*finde ich einfach einen wunderschönen Text, den ich mal hier reinstellen wollte*
Die Kraft der Feinde
von Bert Hellinger
Wie geht man mit seinen Feinden um, sowohl mit den leichtfertigen, als auch mit den ernsthaften?
Was immer auch ihre Absicht, das erste ist, dass man sie achtet. Wir wissen ja nicht, in wessen Dienst sie letztlich stehen. Daher achte ich die Mühe, die sie sich geben im Reden, im Schreiben, im Tun, und ich achte ihre Sorge für mich, für andere und für das größere Ganze. Ich anerkenne, dass sie damit dem größeren Ganzen und in ihm auch mir und vielen anderen dienen. Denn ohne Widerstand von außen kann sich nichts Lebendiges entwickeln, auch nichts bedeutsames Menschliches. Nur durch den Widerstand von außen kann es sich differenzieren, sich einfügen in ein Größeres und kann an der ihm von außen gesetzten Grenze zu seiner Kraft und zur Einsicht in das wirklich Mögliche finden. Denn was sich nicht mehr ausbreiten kann, muss sich verdichten, und statt an Höhe und Breite, gewinnt es vielleicht umso mehr an Tiefe.
Das Zweite ist, dass meine Feinde, indem sie sich mir entgegenstellen, oft leichter auch ihr Eigenes finden. Dadurch fördern sie das Ganze mehr, als wenn sie mir unter Verleugnung ihres Eigenen zustimmen oder gar folgen würden. Denn es ist das je Eigene, das den Einzelnen seinen einzigartigen Beitrag zum Ganzen leisten lässt. Wer dahin gefunden haben, für den hört auch die Feindschaft im Lauf der Zeit auf, denn dann kann ihn das Eigene der anderen weder gefährden, noch hat er dann den Drang, dieses nach seinem Bild zu biegen oder zu brechen. Wer sein Eigenes gefunden hat, der ist mit allem anderen gelassen verbunden. Zugleich ist er auch der Feindschaft anderer ihm gegenüber duldsam. Er wartet, bis auch deren Feindschaft sich in der Beziehung auf das je Eigene löst. Allerdings muss man auch sehen, dass einige durch ihre Feindschaft anderen gegenüber, ihr Eigenes vernachlässigen oder verfehlen.
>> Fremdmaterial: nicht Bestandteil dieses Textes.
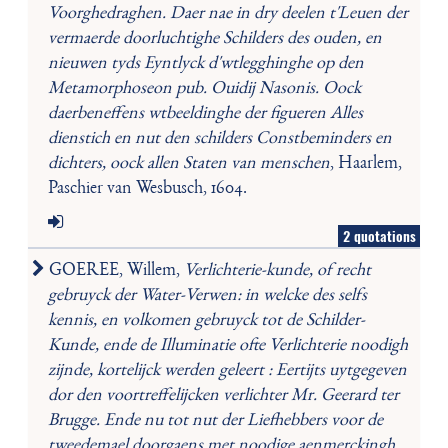
Voorghedraghen. Daer nae in dry deelen t'Leuen der
vermaerde doorluchtighe Schilders des ouden, en
nieuwen tyds Eyntlyck d'wtlegghinghe op den
Metamorphoseon pub. Ouidij Nasonis. Oock
daerbeneffens wtbeeldinghe der figueren Alles
dienstich en nut den schilders Constbeminders en
dichters, oock allen Staten van menschen
, Haarlem,
Paschier van Wesbusch, 1604.
2 quotations
GOEREE, Willem,
Verlichterie-kunde, of recht
gebruyck der Water-Verwen: in welcke des selfs
kennis, en volkomen gebruyck tot de Schilder-
Kunde, ende de Illuminatie ofte Verlichterie noodigh
zijnde, kortelijck werden geleert : Eertijts uytgegeven
dor den voortreffelijcken verlichter Mr. Geerard ter
Brugge. Ende nu tot nut der Liefhebbers voor de
tweedemael doorgaens met noodige aenmerckingh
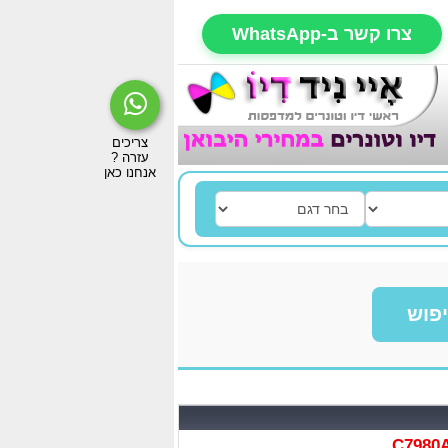
צרו קשר ב-WhatsApp
פוש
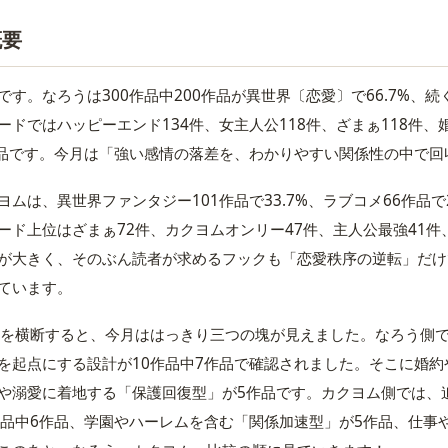
概要
です。なろうは300作品中200作品が異世界〔恋愛〕で66.7%、続
ードではハッピーエンド134件、女主人公118件、ざまぁ118件、
作品です。今月は「強い感情の落差を、わかりやすい関係性の中で
ムは、異世界ファンタジー101作品で33.7%、ラブコメ66作品で2
ード上位はざまぁ72件、カクヨムオンリー47件、主人公最強41件
が大きく、そのぶん読者が求めるフックも「恋愛秩序の逆転」だけ
ています。
品を横断すると、今月ははっきり三つの塊が見えました。なろう側
を起点にする設計が10作品中7作品で確認されました。そこに婚約
や溺愛に着地する「保護回復型」が5作品です。カクヨム側では、
作品中6作品、学園やハーレムを含む「関係加速型」が5作品、仕事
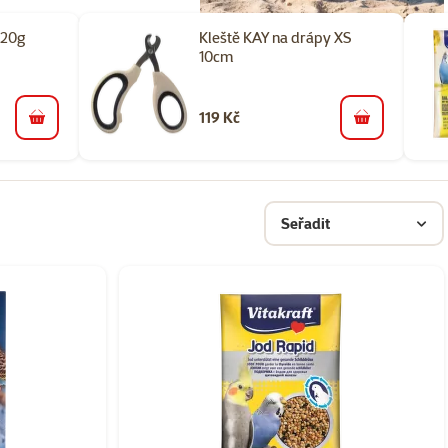
 20g
Kleště KAY na drápy XS
10cm
119 Kč
do košíku
do košíku
Seřadit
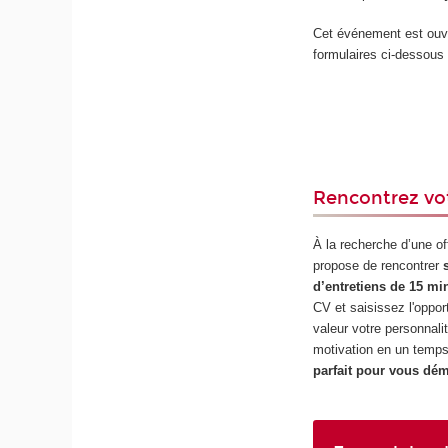
Cet événement est ouve
formulaires ci-dessous 
Rencontrez vo
À la recherche d’une of
propose de rencontrer
d’entretiens de 15 mi
CV et saisissez l'oppor
valeur votre personnalit
motivation en un temps
parfait pour vous dé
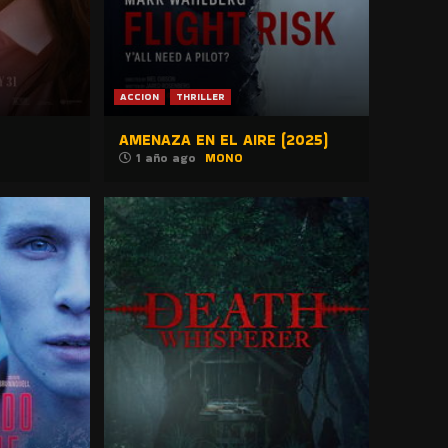
ACCION
THRILLER
AMENAZA EN EL AIRE (2025)
1 año ago
MONO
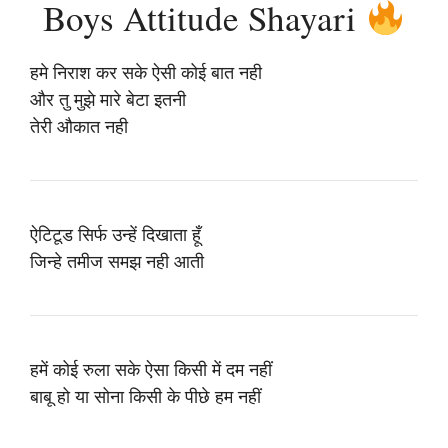
Boys Attitude Shayari
हमे निराश कर सके ऐसी कोई बात नही
और तु मुझे मारे बेटा इतनी
तेरी औकात नही
ऐटिटूड सिर्फ उन्हें दिखाता हूँ
जिन्हे तमीज समझ नही आती
हमें कोई रुला सके ऐसा किसी में दम नहीं
बाबू हो या सोना किसी के पीछे हम नहीं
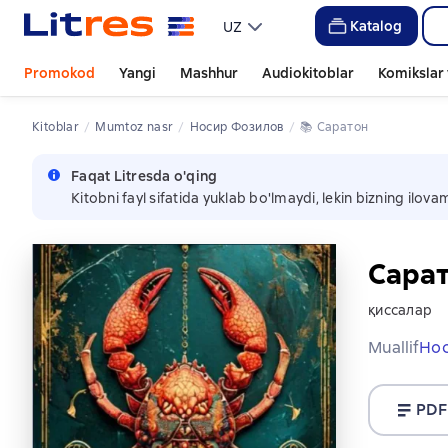
Katalog
UZ
Promokod
Yangi
Mashhur
Audiokitoblar
Komikslar 
Kitoblar
mumtoz nasr
Носир Фозилов
📚 
Саратон
Faqat Litresda o'qing
Kitobni fayl sifatida yuklab bo'lmaydi, lekin bizning ilov
Сара
қиссалар
Muallif
Но
PDF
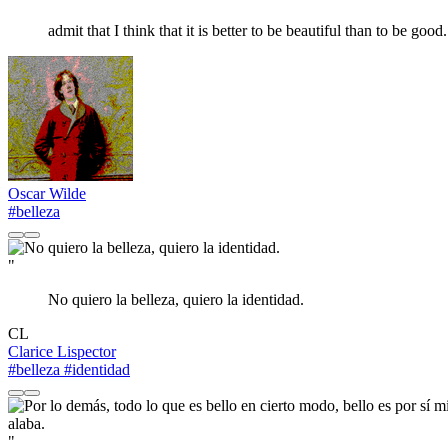
admit that I think that it is better to be beautiful than to be good.
Oscar Wilde
#belleza
"
No quiero la belleza, quiero la identidad.
CL
Clarice Lispector
#belleza
#identidad
"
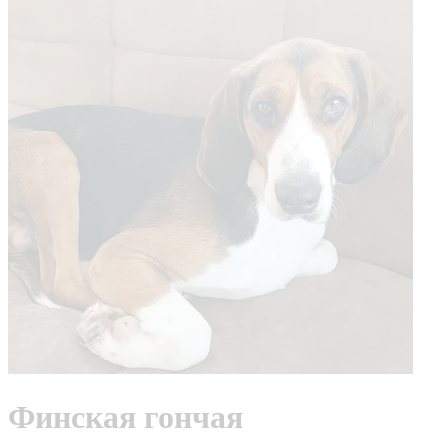
Финская гончая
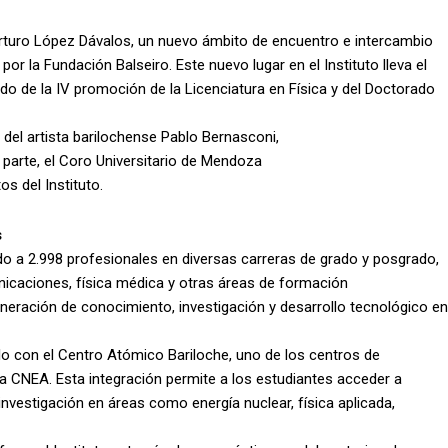
Arturo López Dávalos, un nuevo ámbito de encuentro e intercambio
or la Fundación Balseiro. Este nuevo lugar en el Instituto lleva el
do de la IV promoción de la Licenciatura en Física y del Doctorado
o” del artista barilochense Pablo Bernasconi,
parte, el Coro Universitario de Mendoza
s del Instituto.
s
ado a 2.998 profesionales en diversas carreras de grado y posgrado,
unicaciones, física médica y otras áreas de formación
 generación de conocimiento, investigación y desarrollo tecnológico en
ulo con el Centro Atómico Bariloche, uno de los centros de
la CNEA. Esta integración permite a los estudiantes acceder a
 investigación en áreas como energía nuclear, física aplicada,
Drittens, die Feindschaft braucht in der Regel Gefährten. Sie gewinnt an Kraft durch die Anzahl und die Treue derer, die sich in ihr gegen etwas verbünden. Doch dadurch stärken sie auch die Gefolgschaft jener, gegen die sie sich stemmen. Wenn die Gefolgschaft bröckelt, bröckelt auch die Kraft, sowohl auf der Seite derer, die man bekämpft, als auch auf der eigenen Seite. Ohne Gefolgschaft bleiben die Führer beider Seiten ganz auf sich gestellt. Dann erst zeigt sich die größere Kraft.
An was kann man die größere Kraft erkennen? Sie zeigt sich an dem, was dauert. Denn nur das, was dauert, war und ist wesentlich.